Work item: The records below must be reproduced exactly. Strip out the pictures.

Data extract:

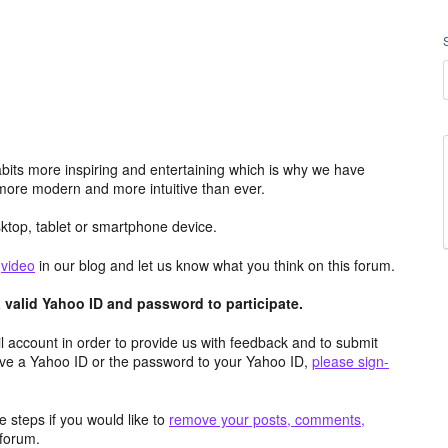
its more inspiring and entertaining which is why we have
more modern and more intuitive than ever.
top, tablet or smartphone device.
e
video
in our blog and let us know what you think on this forum.
valid Yahoo ID and password to participate.
 account in order to provide us with feedback and to submit
ave a Yahoo ID or the password to your Yahoo ID,
please sign-
 steps if you would like to
remove your posts, comments,
forum.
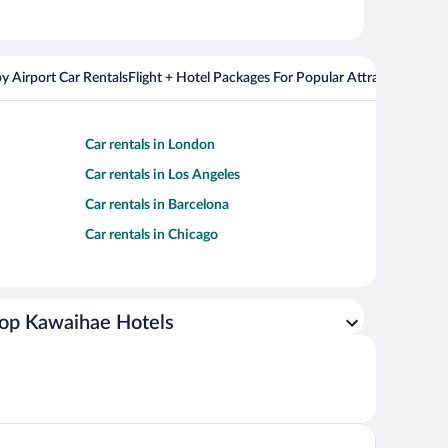
y Airport Car Rentals
Flight + Hotel Packages For Popular Attractions
Cros
Car rentals in London
Car rentals in Los Angeles
Car rentals in Barcelona
Car rentals in Chicago
op Kawaihae Hotels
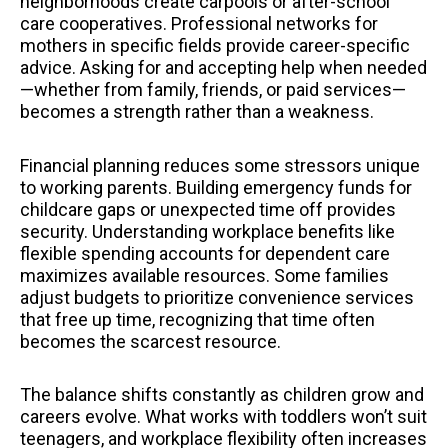
neighborhoods create carpools or after-school
care cooperatives. Professional networks for
mothers in specific fields provide career-specific
advice. Asking for and accepting help when needed
—whether from family, friends, or paid services—
becomes a strength rather than a weakness.
Financial planning reduces some stressors unique
to working parents. Building emergency funds for
childcare gaps or unexpected time off provides
security. Understanding workplace benefits like
flexible spending accounts for dependent care
maximizes available resources. Some families
adjust budgets to prioritize convenience services
that free up time, recognizing that time often
becomes the scarcest resource.
The balance shifts constantly as children grow and
careers evolve. What works with toddlers won’t suit
teenagers, and workplace flexibility often increases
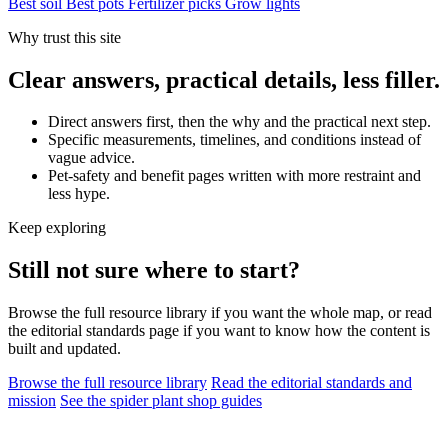
Best soil
Best pots
Fertilizer picks
Grow lights
Why trust this site
Clear answers, practical details, less filler.
Direct answers first, then the why and the practical next step.
Specific measurements, timelines, and conditions instead of
vague advice.
Pet-safety and benefit pages written with more restraint and
less hype.
Keep exploring
Still not sure where to start?
Browse the full resource library if you want the whole map, or read
the editorial standards page if you want to know how the content is
built and updated.
Browse the full resource library
Read the editorial standards and
mission
See the spider plant shop guides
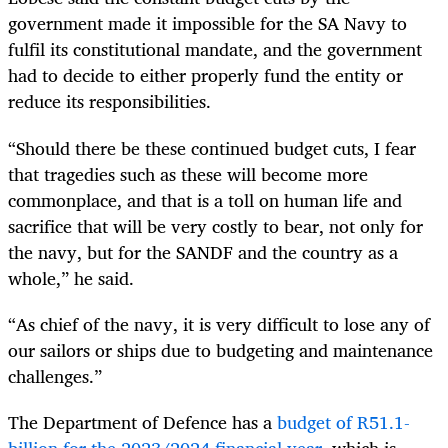
government made it impossible for the SA Navy to
fulfil its constitutional mandate, and the government
had to decide to either properly fund the entity or
reduce its responsibilities.
“Should there be these continued budget cuts, I fear
that tragedies such as these will become more
commonplace, and that is a toll on human life and
sacrifice that will be very costly to bear, not only for
the navy, but for the SANDF and the country as a
whole,” he said.
“As chief of the navy, it is very difficult to lose any of
our sailors or ships due to budgeting and maintenance
challenges.”
The Department of Defence has a
budget of R51.1-
billion for the 2023/2024 financial year
, which is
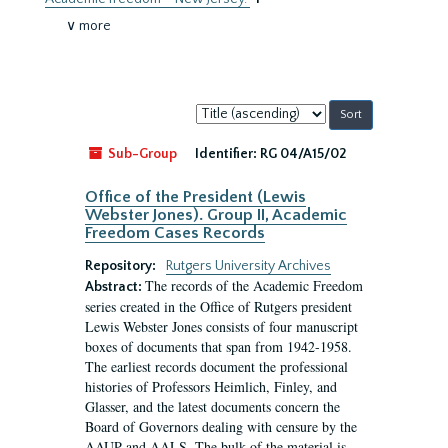
∨ more
Sort
by:
Sub-Group
Identifier:
RG 04/A15/02
Office of the President (Lewis
Webster Jones). Group II, Academic
Freedom Cases Records
Repository:
Rutgers University Archives
The records of the Academic Freedom
Abstract:
series created in the Office of Rutgers president
Lewis Webster Jones consists of four manuscript
boxes of documents that span from 1942-1958.
The earliest records document the professional
histories of Professors Heimlich, Finley, and
Glasser, and the latest documents concern the
Board of Governors dealing with censure by the
AAUP and AALS. The bulk of the material is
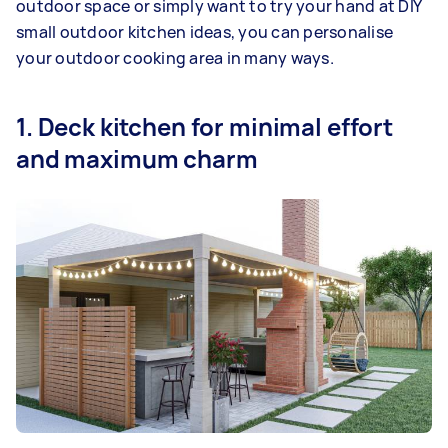
outdoor space or simply want to try your hand at DIY
small outdoor kitchen ideas, you can personalise
your outdoor cooking area in many ways.
1. Deck kitchen for minimal effort
and maximum charm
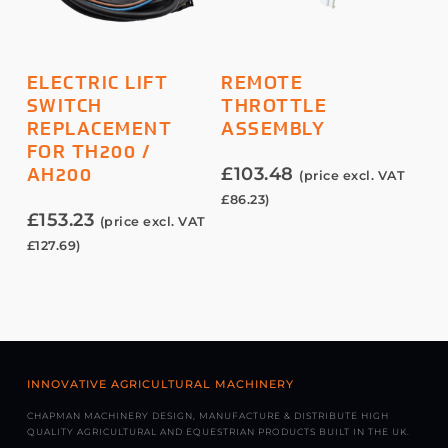
ADD TO BASKET
ADD TO BASKET
ELECTRIC LIFT
REMOTE
SWITCH
THROTTLE
REPLACEMENT
ASSEMBLY
FOR TH200 /
£
103.48
AH200
(price excl. VAT
£
86.23
)
£
153.23
(price excl. VAT
£
127.69
)
INNOVATIVE AGRICULTURAL MACHINERY
CHAPMAN MACHINERY DESIGN, MANUFACTURE & DISTRIBUTE HIGH
QUALITY AGRICULTURAL AND EQUESTRIAN PRODUCTS BUILT IN THE UK.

Exercise output:
its more inspiring and entertaining which is why we have
more modern and more intuitive than ever.
top, tablet or smartphone device.
e
video
in our blog and let us know what you think on this forum.
valid Yahoo ID and password to participate.
 account in order to provide us with feedback and to submit
ave a Yahoo ID or the password to your Yahoo ID,
please sign-
 steps if you would like to
remove your posts, comments,
forum.
y Airport Car Rentals
Flight + Hotel Packages For Popular Attractions
Cros
Car rentals in London
Car rentals in Los Angeles
Car rentals in Barcelona
Car rentals in Chicago
op Kawaihae Hotels
neighborhoods create carpools or after-school
care cooperatives. Professional networks for
mothers in specific fields provide career-specific
advice. Asking for and accepting help when needed
—whether from family, friends, or paid services—
becomes a strength rather than a weakness.
Financial planning reduces some stressors unique
to working parents. Building emergency funds for
childcare gaps or unexpected time off provides
security. Understanding workplace benefits like
flexible spending accounts for dependent care
maximizes available resources. Some families
adjust budgets to prioritize convenience services
that free up time, recognizing that time often
becomes the scarcest resource.
The balance shifts constantly as children grow and
careers evolve. What works with toddlers won’t suit
teenagers, and workplace flexibility often increases
Best soil
Best pots
Fertilizer picks
Grow lights
Why trust this site
Clear answers, practical details, less filler.
Direct answers first, then the why and the practical next step.
Specific measurements, timelines, and conditions instead of
vague advice.
Pet-safety and benefit pages written with more restraint and
less hype.
Keep exploring
Still not sure where to start?
Browse the full resource library if you want the whole map, or read
the editorial standards page if you want to know how the content is
built and updated.
Browse the full resource library
Read the editorial standards and
mission
See the spider plant shop guides
government made it impossible for the SA Navy to
fulfil its constitutional mandate, and the government
had to decide to either properly fund the entity or
reduce its responsibilities.
“Should there be these continued budget cuts, I fear
that tragedies such as these will become more
commonplace, and that is a toll on human life and
sacrifice that will be very costly to bear, not only for
the navy, but for the SANDF and the country as a
whole,” he said.
“As chief of the navy, it is very difficult to lose any of
our sailors or ships due to budgeting and maintenance
challenges.”
The Department of Defence has a
budget of R51.1-
billion for the 2023/2024 financial year
, which is
∨ more
Sort
by:
Sub-Group
Identifier:
RG 04/A15/02
Office of the President (Lewis
Webster Jones). Group II, Academic
Freedom Cases Records
Repository:
Rutgers University Archives
The records of the Academic Freedom
Abstract:
series created in the Office of Rutgers president
Lewis Webster Jones consists of four manuscript
boxes of documents that span from 1942-1958.
The earliest records document the professional
histories of Professors Heimlich, Finley, and
Glasser, and the latest documents concern the
Board of Governors dealing with censure by the
AAUP and AALS. The bulk of the material is
outdoor space or simply want to try your hand at DIY
small outdoor kitchen ideas, you can personalise
your outdoor cooking area in many ways.
1. Deck kitchen for minimal effort
and maximum charm
ADD TO BASKET
ADD TO BASKET
ELECTRIC LIFT
REMOTE
SWITCH
THROTTLE
REPLACEMENT
ASSEMBLY
FOR TH200 /
£
103.48
AH200
(price excl. VAT
£
86.23
)
£
153.23
(price excl. VAT
£
127.69
)
INNOVATIVE AGRICULTURAL MACHINERY
CHAPMAN MACHINERY DESIGN, MANUFACTURE & DISTRIBUTE HIGH
QUALITY AGRICULTURAL AND EQUESTRIAN PRODUCTS BUILT IN THE UK.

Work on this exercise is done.